- Your assignment
Look through the material below and count the lines that hold "Image". Give that number by itself.

################

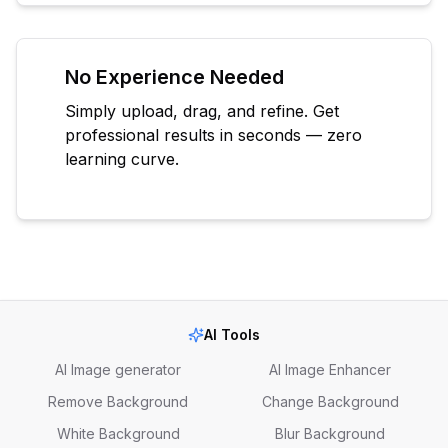
No Experience Needed
Simply upload, drag, and refine. Get
professional results in seconds — zero
learning curve.
AI Tools
AI Image generator
AI Image Enhancer
Remove Background
Change Background
White Background
Blur Background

################

- Answer to this exercise
2